What this task involves
In the entries below, every line that contains "bottle" must be located and copied.

(Collected data)
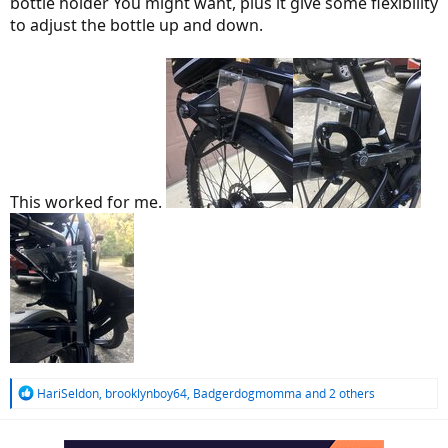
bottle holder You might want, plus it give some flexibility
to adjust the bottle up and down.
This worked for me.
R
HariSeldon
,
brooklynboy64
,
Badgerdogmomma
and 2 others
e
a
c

---

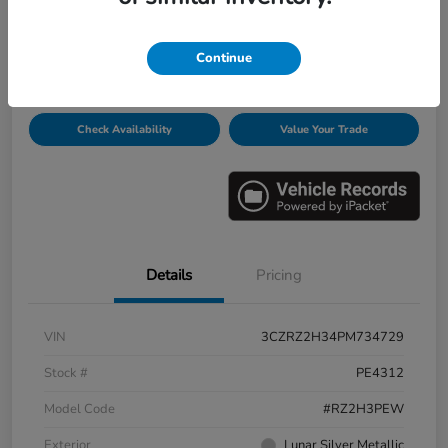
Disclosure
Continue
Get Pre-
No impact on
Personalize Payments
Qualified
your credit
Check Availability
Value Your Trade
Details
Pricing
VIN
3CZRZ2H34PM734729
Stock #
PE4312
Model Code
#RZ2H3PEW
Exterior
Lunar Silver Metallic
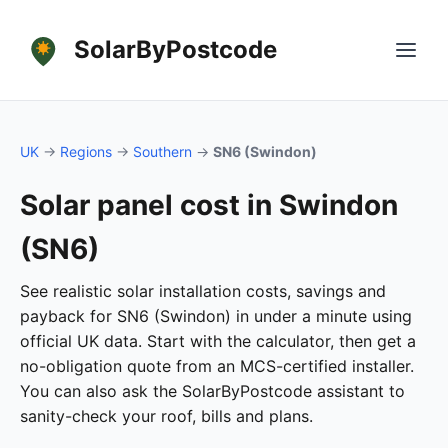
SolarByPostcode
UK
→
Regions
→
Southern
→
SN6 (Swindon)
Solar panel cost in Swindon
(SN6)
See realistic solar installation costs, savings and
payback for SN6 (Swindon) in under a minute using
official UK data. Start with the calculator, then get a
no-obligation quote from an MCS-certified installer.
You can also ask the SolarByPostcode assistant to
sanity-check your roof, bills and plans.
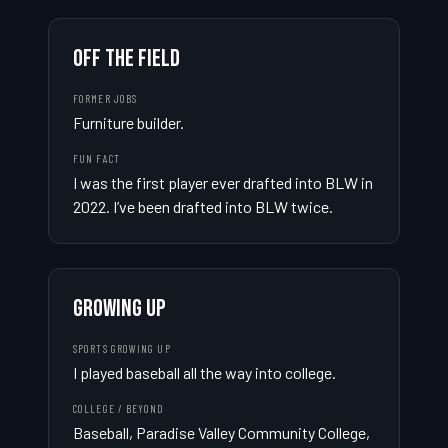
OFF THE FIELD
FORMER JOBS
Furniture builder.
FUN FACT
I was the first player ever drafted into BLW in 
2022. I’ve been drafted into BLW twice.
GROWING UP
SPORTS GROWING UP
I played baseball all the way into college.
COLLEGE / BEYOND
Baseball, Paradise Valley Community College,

Response box
bottle holder You might want, plus it give some flexibility
to adjust the bottle up and down.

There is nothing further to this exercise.